When provisioning via VSphere, the vmware capability can be used to provide extensive configuration. The following properties are supported on this capability:

  • cluster (java.lang.String): The name of the ClusterComputeResource to use; if not supplied, it will auto-select
  • datastore (java.lang.String): The name of the datastore to use; if not supplied, it will auto-select
  • resourcePool (java.lang.String): The name of the resourcePool; if not supplied, it will auto-select
  • customIpAddress (java.lang.String): IP address to request/assign for this instance; typically leave blank and have vCenter choose
  • customHostname (java.lang.String): If you want to set a custom hostname otherwise leave blank and use default depending on OS, Required ifcustomHostName set.
  • customDomain (java.lang.String): If you wish to set a custom domain otherwise leave blank and use default depending on OS. Required on linux if CUSTOM_IP set
  • customSubnetMask (java.lang.String): If you wish to set a custom subnet mask otherwise leave blank and use default depending on OS. Required ifcustomHostName set
  • customNameservers (java.lang.String[]): If you wish to set a custom DNS list otherwise leave blank and use default. Required if CUSTOM_IP set
  • osFamilyOverride (org.jclouds.compute.domain.OsFamily): OS family of VMs (ignores VM metadata from VMware, and assumes this value); common values include: “windows ““linux”, “debian”, “centos”, “ubuntu”, “rhel”
  • windowsProductId (java.lang.String): If you want to set a custom ip or hostname for a windows based machine you need to also configure the product id otherwise a default of XXXs isset which will eventually fail if not then corrected later
  • customWindowsWorkgroup (java.lang.String): Set the workgroup that this server should join - defaults to WORKGROUP
  • imageId (java.lang.String): A system-specific identifier for the VM template image to be used when creating a VM
  • imageNameRegex (java.lang.String): A regular expression to be compared against the ‘name’ when selecting the VM template image to be used when creating a VM
  • windowsTimezone (java.lang.Integer): Microsoft timezone - see https://docs.microsoft.com/en-us/previous-versions/windows/embedded/ms912391(v=winembedded.11) - defaults to GMT
  • windowsUserOrganisation (java.lang.String): Full name of the end user.
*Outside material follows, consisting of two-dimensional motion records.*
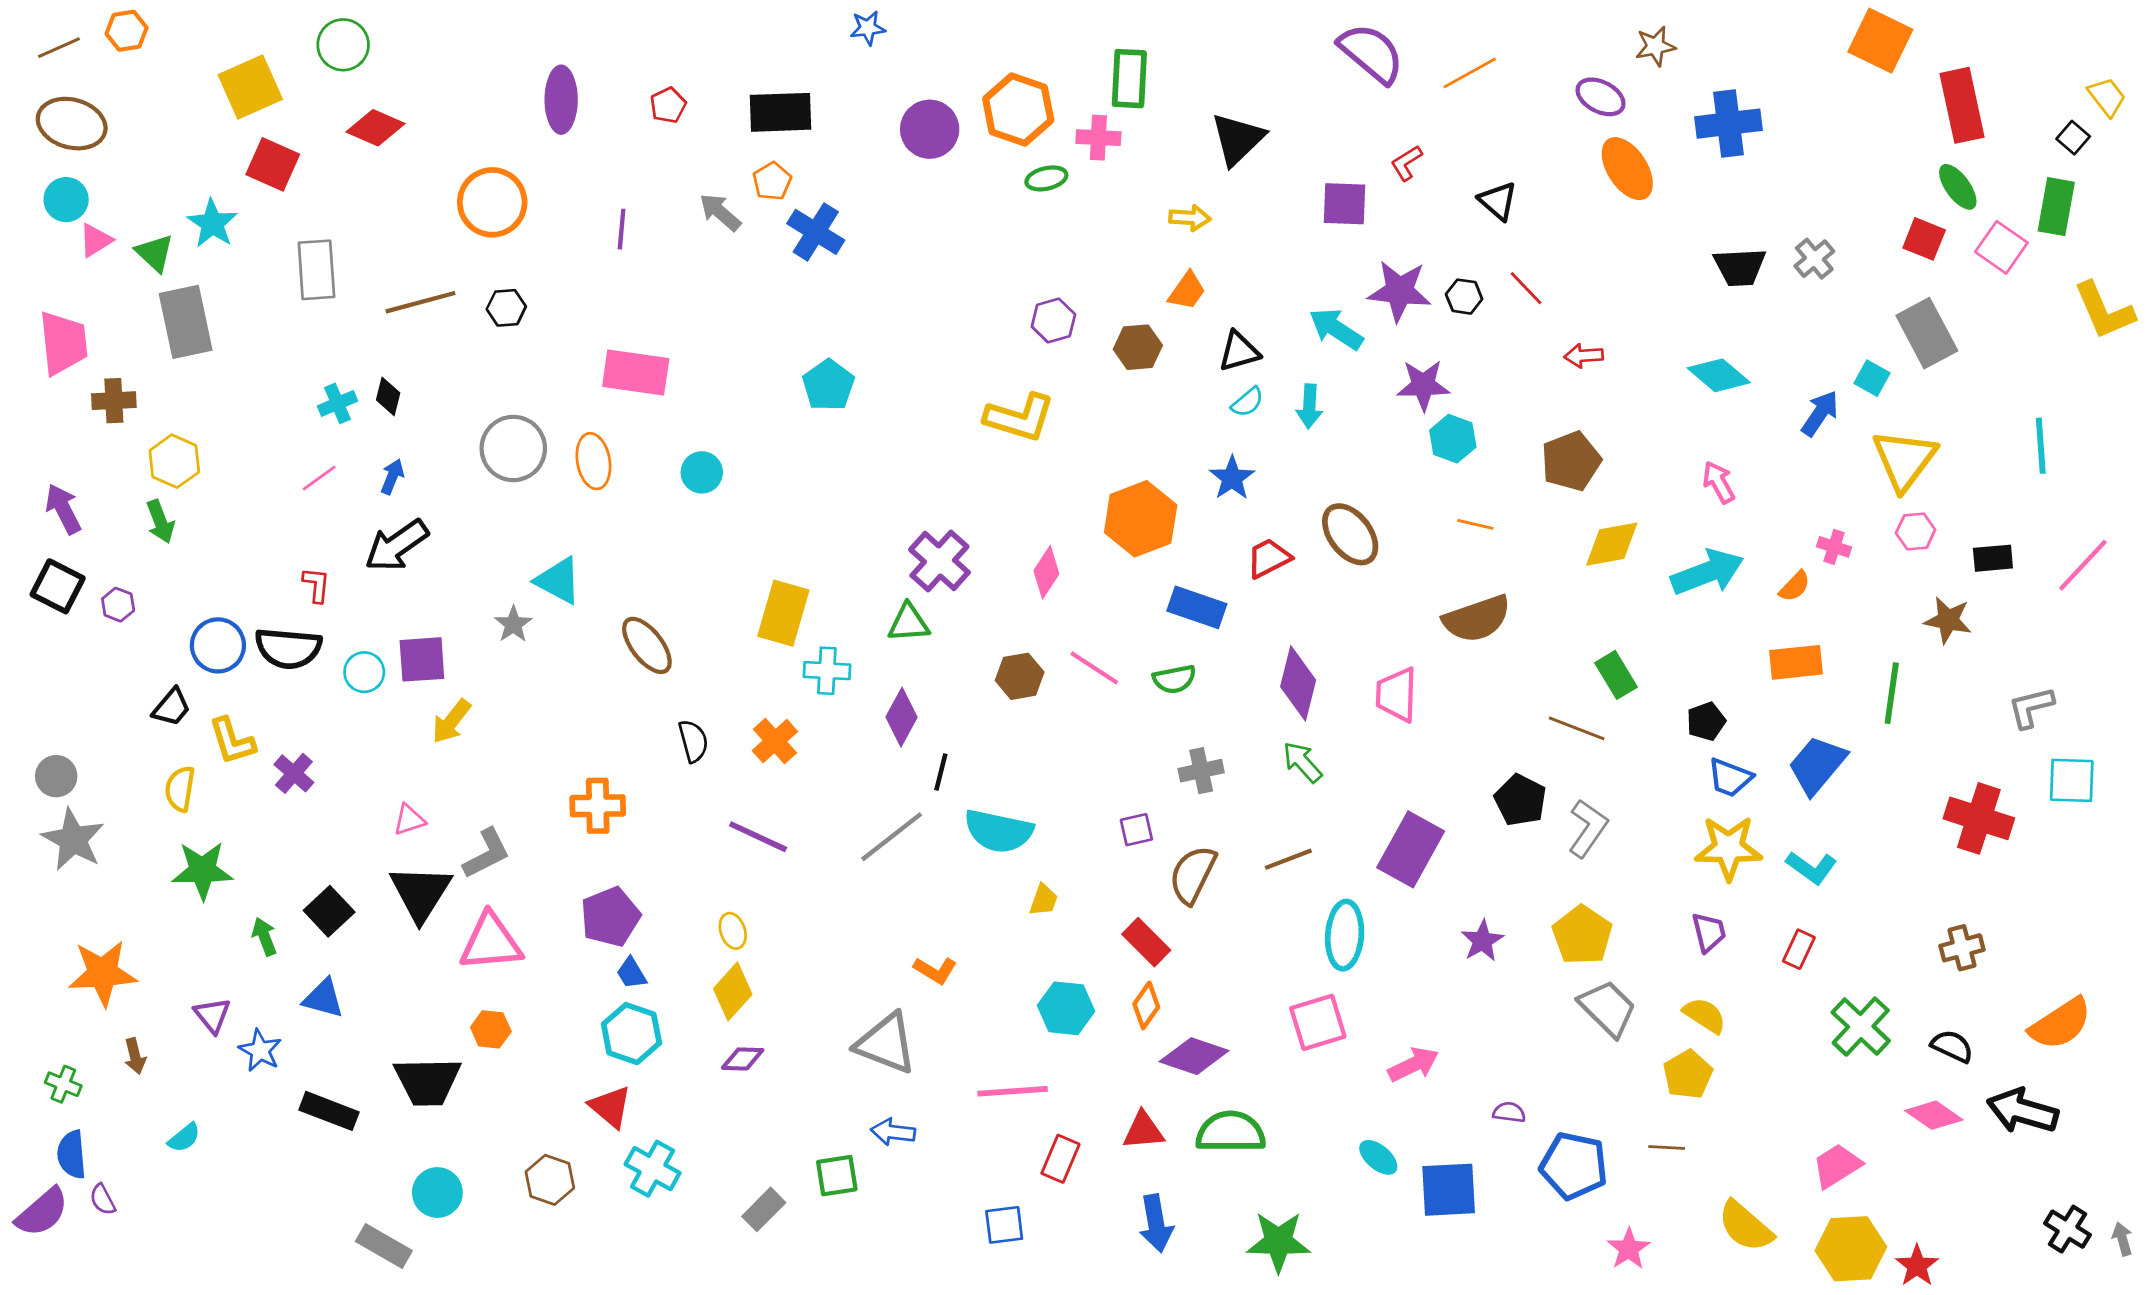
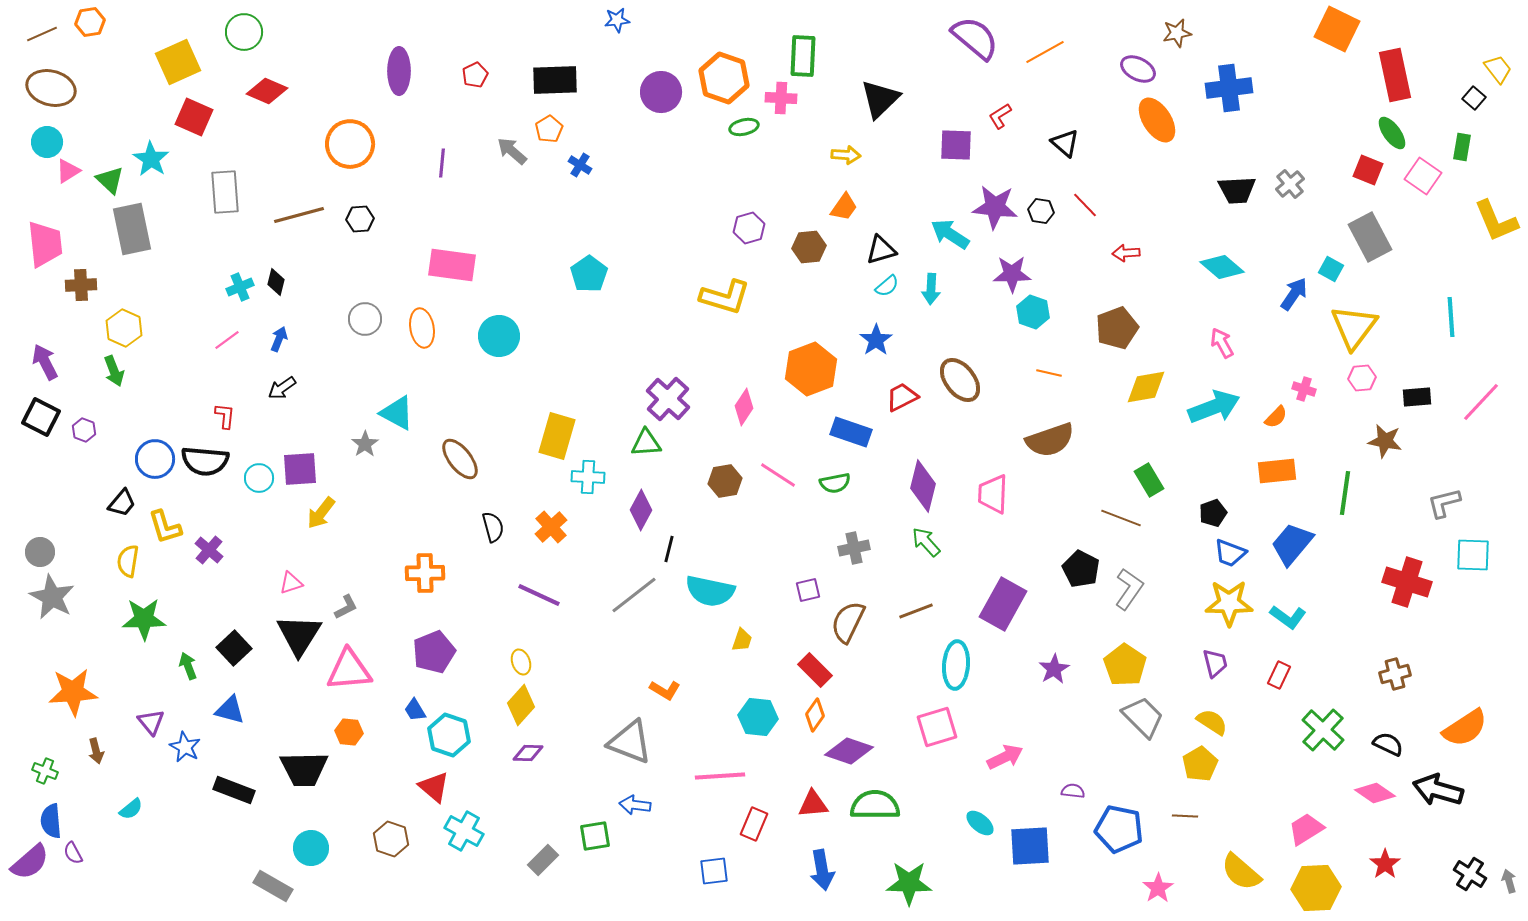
green rectangle: (2056, 207) -> (1462, 147), size x0.7
blue cross: (816, 232) -> (580, 165), size x0.6
gray circle: (513, 448) -> (365, 319), size x0.7
cyan circle: (702, 472) -> (499, 336), size x1.4
black arrow: (397, 546) -> (282, 388), size x0.6
gray L-shape: (487, 854) -> (346, 607), size x0.7
blue trapezoid: (631, 973) -> (415, 710), moved
red star: (1917, 1266) -> (1385, 864), moved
Note that this is not the username but full name specified in “Firstname Lastname” format"
  • windowsUserFullName (java.lanf.String): Name of the organization that owns the computer.
  • customGateways (java.lang.String[]): List of gateways to set on adapter
  • additionalVolumes (List<StorageVolumeDefinition>): List of maps containing keys size (e.g. &quot;100 gb&quot;) and optional order (if supplied each of the n values must be unique in the range [0,n-1])
  • managementNetworkName - the network via which AMP can access the VM under management. If this is not set then the order 0 NIC will be used.
  • publicNetworkName - the public network. If this is not set then the management network will be used.
  • networks (List<NetworkDefinition>): List of maps describing networks, as described below

The normative attribute sensors public_address and private_address are set on the node entity instance,

On Windows machines, two additional sensors are available – windows.username and windows.password.encoded – because many Windows scripts require this information (e.g. in order re-authenticate); the latter one is base-64 encoded to prevent odd characters causing problems and casually exposing it.

VMware Networks

The NetworkDefinition object used in the networks property accepts the following fields:

  • mandatory name (the name of the network in VMware)
  • optional order (as per additionalVolumes)
  • optional dhcp (described below)
  • optional ipAddress
  • optional subnetMask
  • optional gateways (list of ip addresses, e.g. ["10.0.0.1", "10.0.0.2"])
  • optional nameservers (list of ip or ipv6 addresses, e.g. ["10.0.0.1", "10.0.0.2"]); on Linux these are aggregated and set globally because per-NIC DNS is not available
  • optional ipV6Auto (described below)
  • optional ipV6Address
  • optional ipV6SubnetMask (unlike ipv4, this is the number of initial 1 bits, so 64 not ffff:ffff:ffff:ffff::)
  • optional ipV6Gateways (list of ipv6 addresses)

If the networks property is used, then the simpler customIpAddress and customSubnetMask must not be set.

Either or both IPv4 or IPv6 are supported on each network. The default is to use DHCP for IPv4 unless IPv6 is configured, where IPv6 is configured only if an explicit ipV6Address is provided or ipV6Auto is set to auto.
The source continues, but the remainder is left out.